Amberin Zaman is a Turkish journalist and a chief correspondent for Al-Monitor based in Paris covers major stories on the Middle East and North Africa . Having started as a journalist in the early 1990s in Turkey, Zaman contributes to various newspapers throughout the world. Her reporting focuses on geopolitical trends, conflicts, diplomacy and human rights. She studied political science at Franklin College in Lugano Switzerland, speaks fluent English, French, Turkish and Bengali.

==Life and career==
Amberin Zaman is the daughter of Arshad-uz Zaman a former Bangladeshi Ambassador and member of parliament. Her mother is a Turk from Istanbul. She was born in New York City and studied in Switzerland. Prior to joining Al-Monitor as a full-time reporter in 2018, Zaman was The Economist’s Turkey correspondent for 16 years. She was also a regular contributor to The Washington Post, The Daily Telegraph, The Los Angeles Times and Voice of America and penned weekly columns in the Turkish language media. After being sacked from Habertürk, Zaman was employed with the liberal newspaper Taraf. She also specialises in Kurdish issues and was a Public Policy Scholar at the Woodrow Wilson International Center for Scholars in Washington DC from January 2016 to June 2017. She is a columnist for Al Monitor since December 2018.

==Views and controversies==
Amberin Zaman has been a supporter of minority rights in Turkey. She is a proponent of normalization of Turkish-Armenian relations and regularly discusses the Armenian genocide in her columns. In 2014, she participated in a conference by the Hrant Dink Foundation that was dedicated to Armenian-Turkish reconciliation. Zaman, who recognizes the Armenian genocide as fact, believes that the Turkish government must reconcile with its history concerning the Armenians. In response to the Turkish government's letter of condolences to Armenians on 24 April 2014, Zaman declared:

As a citizen who believes that the Armenian genocide must be recognized, apologized for, and whose victims be properly compensated, even if these expectations may be far from occurring, I officially stand with the state's first written letter to the Armenian victims.
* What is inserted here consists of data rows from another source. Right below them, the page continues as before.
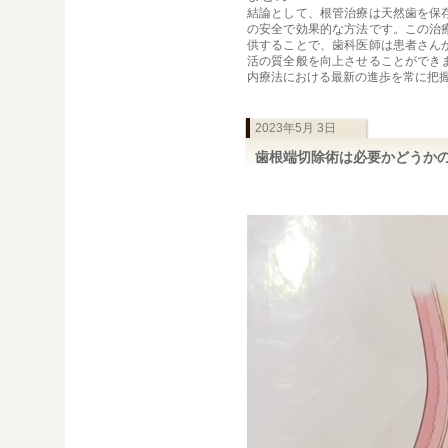
結論として、根管治療は天然歯を保
の安全で効果的な方法です。この治
供することで、歯科医師は患者さん
活の質全般を向上させることができ
内療法における最新の進歩を常に把
2023年5月 3日
歯根端切除術は必要かどうか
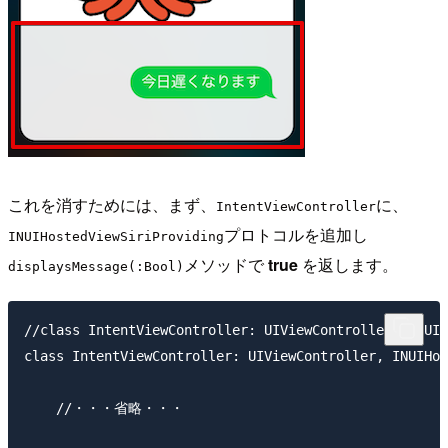
これを消すためには、まず、
に、
IntentViewController
プロトコルを追加し
INUIHostedViewSiriProviding
メソッドで
true
を返します。
displaysMessage(:Bool)
//class IntentViewController: UIViewController, INUIH
class IntentViewController: UIViewController, INUIHos
    //・・・省略・・・
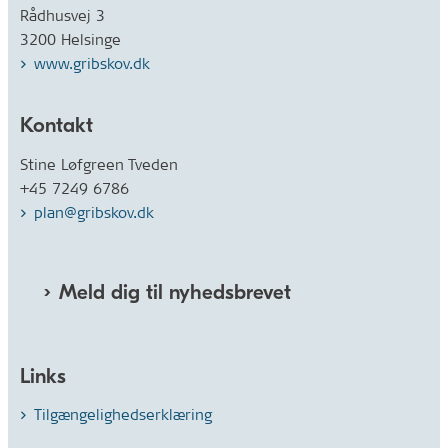
Rådhusvej 3
3200 Helsinge
www.gribskov.dk
Kontakt
Stine Løfgreen Tveden
+45 7249 6786
plan@gribskov.dk
Meld dig til nyhedsbrevet
Links
Tilgængelighedserklæring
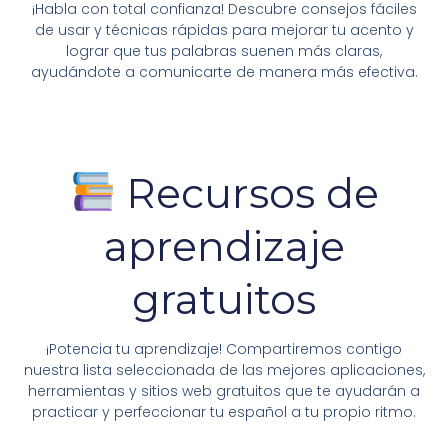
¡Habla con total confianza! Descubre consejos fáciles
de usar y técnicas rápidas para mejorar tu acento y
lograr que tus palabras suenen más claras,
ayudándote a comunicarte de manera más efectiva.
Recursos de
aprendizaje
gratuitos
¡Potencia tu aprendizaje! Compartiremos contigo
nuestra lista seleccionada de las mejores aplicaciones,
herramientas y sitios web gratuitos que te ayudarán a
practicar y perfeccionar tu español a tu propio ritmo.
Zaman states that she is a target of a vilification campaign by pro-government media. In 2013, Amberin Zaman was sacked as a journalist for HaberTurk because of columns that were considered unacceptable by the government.
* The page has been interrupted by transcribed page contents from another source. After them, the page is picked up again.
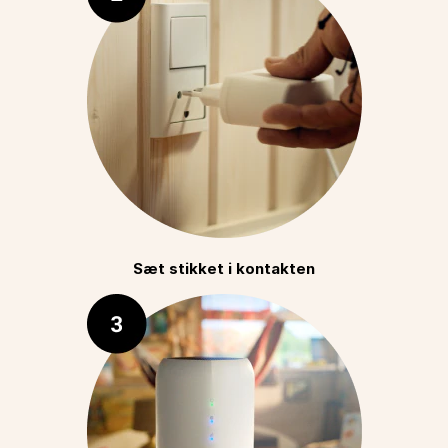
Sæt stikket i kontakten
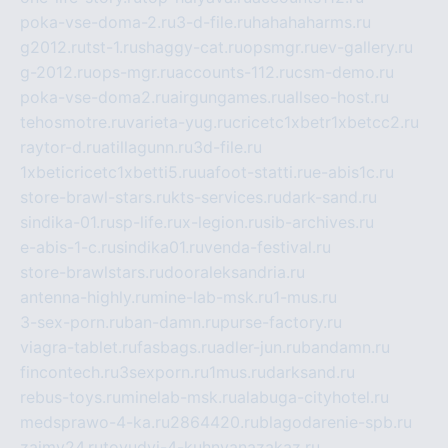
poka-vse-doma-2.ru
3-d-file.ru
hahahaharms.ru
g2012.ru
tst-1.ru
shaggy-cat.ru
opsmgr.ru
ev-gallery.ru
g-2012.ru
ops-mgr.ru
accounts-112.ru
csm-demo.ru
poka-vse-doma2.ru
airgungames.ru
allseo-host.ru
tehosmotre.ru
varieta-yug.ru
cricetc1xbetr1xbetcc2.ru
raytor-d.ru
atillagunn.ru
3d-file.ru
1xbeticricetc1xbetti5.ru
uafoot-statti.ru
e-abis1c.ru
store-brawl-stars.ru
kts-services.ru
dark-sand.ru
sindika-01.ru
sp-life.ru
x-legion.ru
sib-archives.ru
e-abis-1-c.ru
sindika01.ru
venda-festival.ru
store-brawlstars.ru
dooraleksandria.ru
antenna-highly.ru
mine-lab-msk.ru
1-mus.ru
3-sex-porn.ru
ban-damn.ru
purse-factory.ru
viagra-tablet.ru
fasbags.ru
adler-jun.ru
bandamn.ru
fincontech.ru
3sexporn.ru
1mus.ru
darksand.ru
rebus-toys.ru
minelab-msk.ru
alabuga-cityhotel.ru
medsprawo-4-ka.ru
2864420.ru
blagodarenie-spb.ru
zajmy24.ru
tovudyi-4-kuhnyanazakaz.ru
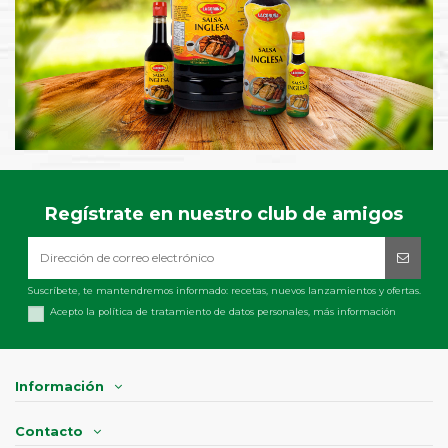
Regístrate en nuestro club de amigos
Suscríbete, te mantendremos informado: recetas, nuevos lanzamientos y ofertas.
Acepto la política de tratamiento de datos personales,
más información
Información
Contacto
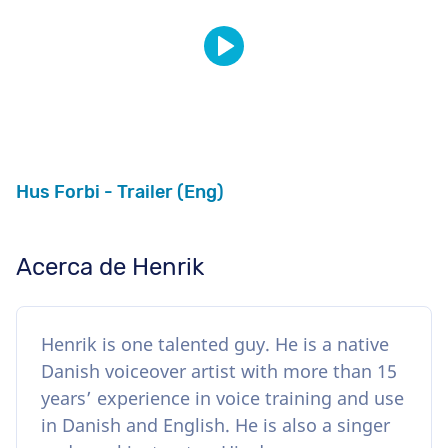
Hus Forbi - Trailer (Eng)
Acerca de Henrik
Henrik is one talented guy. He is a native
Danish voiceover artist with more than 15
years’ experience in voice training and use
in Danish and English. He is also a singer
Zaman was attacked on Twitter for reporting the Gezi Park protests. She described the attacks as "abusive, violent and sexual".

In 2014, the Prime Minister of Turkey, Recep Tayyip Erdoğan, called Amberin Zaman "A militant in the guise of a journalist, a shameless woman... Know your place!" and "scum" at two successive election rallies. In a response to the accusations by the Prime Minister, Zaman wrote a column in the newspaper Taraf entitled "First be a human!" (Turkish: Önce insan ol!). A public apology campaign had started with numerous human rights groups and journalist associations throughout the world. Erdogan's rhetoric was condemned by a representative of the Organization for Security and Cooperation, The Economist, and the Turkish Journalists' Association. The Equality Monitoring Women's Group of Turkey collected 130 signatures demanding that Erdogan apologize for his language.

Zaman "experienced a mass attack on Twitter" for her reporting on the Charlie Hebdo shooting in January 2015. Zaman stated: "It's like a public lynching. It has made me frightened for my physical safety when I am out in the streets." Zaman has not returned to Turkey since 2016. The Metropolitan Police have installed a panic button in her home in London.

In November 2022 she experienced a smear campaign launched against her by pro-Turkish-government media outlets and social media users after she met with Turkey's main opposition leader Kemal Kılıçdaroğlu in London.

==Personal life==
She is married to Joseph Pennington, the US Deputy Assistant Secretary of State for Iraq.